● Work to complete: Restate every entry verbatim; drop the pictures.

[[ Provided data open ]]

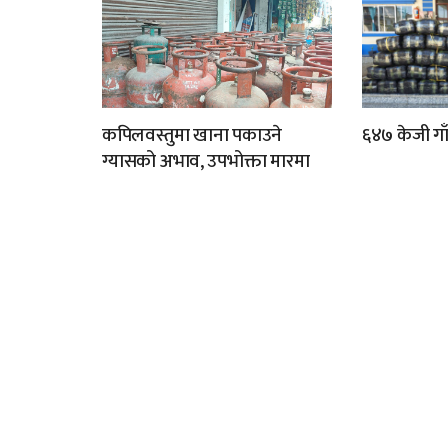
कपिलवस्तुमा खाना पकाउने
६४७ केजी गा
ग्यासको अभाव, उपभोक्ता मारमा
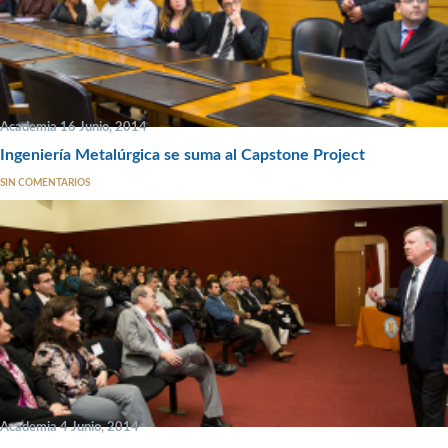
Academia 16 Junio, 2014
Ingeniería Metalúrgica se suma al Capstone Project
SIN COMENTARIOS
Academia 4 Junio, 2014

[[ Provided data closed ]]

● Solution to the exercise:
कपिलवस्तुमा खाना पकाउने
६४७ केजी गा
ग्यासको अभाव, उपभोक्ता मारमा
Academia 16 Junio, 2014
Ingeniería Metalúrgica se suma al Capstone Project
SIN COMENTARIOS
Academia 4 Junio, 2014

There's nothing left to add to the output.